Em uma outra atividade de língua portuguesa do 7º ano analisada pelos autores, a carta de Pero Vaz de Caminha também é assunto e tem o título "Carta: documento histórico". O objetivo seria trabalhar o gênero de texto carta. Mas, segundo a análise dos escritores, em vez disso, o material confunde o aluno, dando a entender que "carta: documento histórico" seria um gênero discursivo. "Não é."
Os conceitos ficam ainda mais confusos, segundo eles, quando o material aponta que a carta de Caminha seria "a certidão de nascimento do Brasil", o que "ratifica a noção de ?descobrimento?, adotando a perspectiva da lógica colonial portuguesa".
Afirma ainda que o material não contempla o desenvolvimento de habilidades previstas na BNCC, como a de "analisar a forma de organização de cartas de solicitação e reclamação" e "marcas linguísticas relacionadas à argumentação, explicação ou relato de fatos".
O relatório aponta ainda problemas em um material de história para o 6º ano sobre os hebreus.

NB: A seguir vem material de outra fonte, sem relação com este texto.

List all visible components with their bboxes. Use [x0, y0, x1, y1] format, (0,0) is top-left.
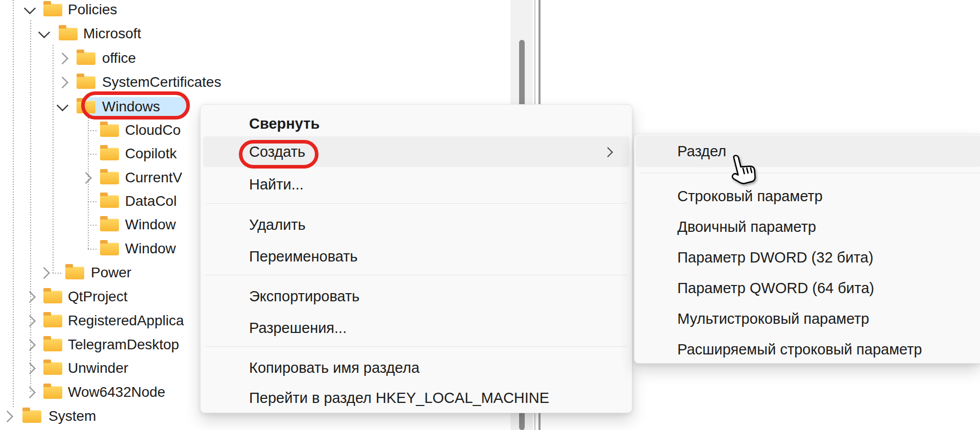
- folder-icon: [100, 219, 119, 231]
- folder-icon: [77, 101, 95, 113]
- chevron-right-icon[interactable]: [80, 172, 92, 184]
- submenu-item-qword-value[interactable]: Параметр QWORD (64 бита): [634, 274, 980, 302]
- tree-node-office[interactable]: office: [0, 49, 510, 68]
- submenu-item-label: Параметр QWORD (64 бита): [677, 280, 874, 296]
- chevron-right-icon[interactable]: [56, 52, 68, 64]
- tree-node-label: CloudCo: [125, 121, 181, 140]
- menu-item-export[interactable]: Экспортировать: [201, 281, 632, 311]
- folder-icon: [100, 172, 119, 184]
- menu-separator: [206, 203, 627, 204]
- tree-node-label: Power: [91, 263, 131, 282]
- folder-icon: [43, 291, 62, 303]
- tree-node-label: DataCol: [125, 192, 177, 211]
- folder-icon: [100, 195, 119, 208]
- submenu-item-label: Строковый параметр: [677, 188, 823, 204]
- menu-separator: [206, 346, 627, 347]
- folder-icon: [59, 28, 78, 40]
- folder-icon: [43, 4, 62, 16]
- folder-icon: [100, 243, 119, 255]
- submenu-item-binary-value[interactable]: Двоичный параметр: [634, 212, 980, 241]
- submenu-item-label: Параметр DWORD (32 бита): [677, 249, 873, 266]
- chevron-down-icon[interactable]: [38, 26, 50, 38]
- submenu-item-expandable-string-value[interactable]: Расширяемый строковый параметр: [634, 335, 980, 364]
- menu-item-label: Удалить: [249, 217, 306, 233]
- submenu-arrow-icon: [603, 147, 613, 157]
- folder-icon: [43, 386, 62, 399]
- submenu-item-label: Мультистроковый параметр: [677, 310, 869, 327]
- tree-node-label: Copilotk: [125, 144, 177, 163]
- menu-item-label: Свернуть: [249, 115, 320, 132]
- menu-item-label: Копировать имя раздела: [249, 360, 420, 376]
- menu-item-label: Разрешения...: [249, 320, 347, 336]
- menu-item-rename[interactable]: Переименовать: [201, 242, 632, 271]
- folder-icon: [22, 410, 41, 423]
- menu-item-delete[interactable]: Удалить: [201, 210, 632, 240]
- menu-item-find[interactable]: Найти...: [201, 170, 632, 199]
- tree-node-label: RegisteredApplica: [68, 311, 184, 330]
- submenu-item-dword-value[interactable]: Параметр DWORD (32 бита): [634, 243, 980, 272]
- menu-item-label: Экспортировать: [249, 288, 359, 304]
- menu-item-create[interactable]: Создать: [201, 136, 632, 167]
- submenu-item-label: Двоичный параметр: [677, 219, 816, 235]
- create-submenu: Раздел Строковый параметр Двоичный парам…: [634, 134, 980, 364]
- folder-icon: [77, 76, 95, 89]
- chevron-right-icon[interactable]: [1, 410, 13, 422]
- menu-item-label: Перейти в раздел HKEY_LOCAL_MACHINE: [249, 390, 549, 406]
- submenu-item-multistring-value[interactable]: Мультистроковый параметр: [634, 304, 980, 333]
- tree-node-label: Wow6432Node: [68, 383, 165, 402]
- menu-separator: [640, 173, 980, 173]
- menu-item-copy-key-name[interactable]: Копировать имя раздела: [201, 353, 632, 383]
- tree-node-label: Unwinder: [68, 359, 128, 378]
- chevron-right-icon[interactable]: [23, 315, 36, 327]
- tree-node-policies[interactable]: Policies: [0, 0, 510, 19]
- submenu-item-string-value[interactable]: Строковый параметр: [634, 182, 980, 210]
- chevron-right-icon[interactable]: [38, 267, 50, 279]
- menu-separator: [206, 275, 627, 275]
- folder-icon: [65, 267, 84, 279]
- submenu-item-key[interactable]: Раздел: [634, 135, 980, 167]
- chevron-down-icon[interactable]: [56, 99, 68, 111]
- folder-icon: [77, 52, 95, 65]
- tree-node-label: CurrentV: [125, 168, 182, 187]
- folder-icon: [43, 315, 62, 327]
- tree-node-label: SystemCertificates: [102, 73, 221, 92]
- tree-node-label: QtProject: [68, 287, 128, 306]
- folder-icon: [43, 339, 62, 351]
- menu-item-label: Найти...: [249, 176, 304, 193]
- chevron-right-icon[interactable]: [23, 291, 36, 303]
- tree-node-label: Window: [125, 239, 176, 258]
- chevron-right-icon[interactable]: [23, 386, 36, 398]
- menu-item-label: Переименовать: [249, 248, 358, 265]
- submenu-item-label: Раздел: [677, 143, 726, 159]
- chevron-right-icon[interactable]: [56, 76, 68, 88]
- tree-node-label: TelegramDesktop: [68, 335, 179, 354]
- folder-icon: [100, 124, 119, 137]
- tree-node-label: Window: [125, 215, 176, 234]
- chevron-right-icon[interactable]: [23, 362, 36, 374]
- tree-node-label: Windows: [102, 97, 160, 116]
- tree-node-label: Policies: [68, 0, 117, 19]
- menu-item-permissions[interactable]: Разрешения...: [201, 313, 632, 343]
- submenu-item-label: Расширяемый строковый параметр: [677, 341, 922, 357]
- tree-node-microsoft[interactable]: Microsoft: [0, 24, 510, 43]
- chevron-down-icon[interactable]: [23, 2, 36, 14]
- tree-node-systemcertificates[interactable]: SystemCertificates: [0, 73, 510, 92]
- chevron-right-icon[interactable]: [23, 339, 36, 351]
- regedit-screenshot: Policies Microsoft office SystemCertific…: [0, 0, 980, 430]
- menu-item-collapse[interactable]: Свернуть: [201, 109, 632, 138]
- tree-node-label: Microsoft: [83, 24, 141, 43]
- tree-node-label: System: [48, 407, 96, 426]
- folder-icon: [43, 362, 62, 375]
- menu-item-go-to-hklm[interactable]: Перейти в раздел HKEY_LOCAL_MACHINE: [201, 383, 632, 413]
- tree-node-label: office: [102, 49, 136, 68]
- context-menu: Свернуть Создать Найти... Удалить Переим…: [200, 104, 632, 413]
- menu-item-label: Создать: [249, 144, 305, 160]
- folder-icon: [100, 148, 119, 160]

Os slides se concentram nos aspectos religiosos, informando que "esse povo foi o primeiro que adotou o monoteísmo, acreditava em apenas um Deus", que "suas histórias são conhecidas no Brasil em razão da difusão da Bíblia pelo cristianismo" etc.
Para os autores, a aula "se restringe a apresentar os hebreus pelo viés bíblico" e é "superficial e generalista em relação à estrutura política e base econômica".
Uma videoaula de geografia também é questionada por utilizar mapas sem referência bibliográfica e apresentar muito conteúdo para pouco tempo de aula --esse material, segundo Secretaria de Educação de São Paulo, é antigo e não está sendo utilizado.
CONFIRA A ÍNTEGRA DA RESPOSTA DO GOVERNO DE SP
"As análises apontadas pela reportagem estão descontextualizadas, são parciais e desconsideram que as aulas se relacionam com conteúdos que serão desenvolvidos em aulas futuras, inclusive de forma interdisciplinar, conforme práticas consagradas de planejamento escolar. Tanto o conteúdo de geografia como o de língua portuguesa são materiais iniciais que terão aprofundamento ao longo do ano letivo dos temas propostos em cada aula.
O desenvolvimento das aulas digitais é ancorado no Currículo Paulista e todas suas vertentes. Os materiais usados em sala de aula apoiam o professor na condução das aulas e na explicação dos conceitos aos alunos. Assim, o material é adaptável justamente para permitir que cada professor personalize o conteúdo didático de acordo com a realidade e necessidades de cada turma."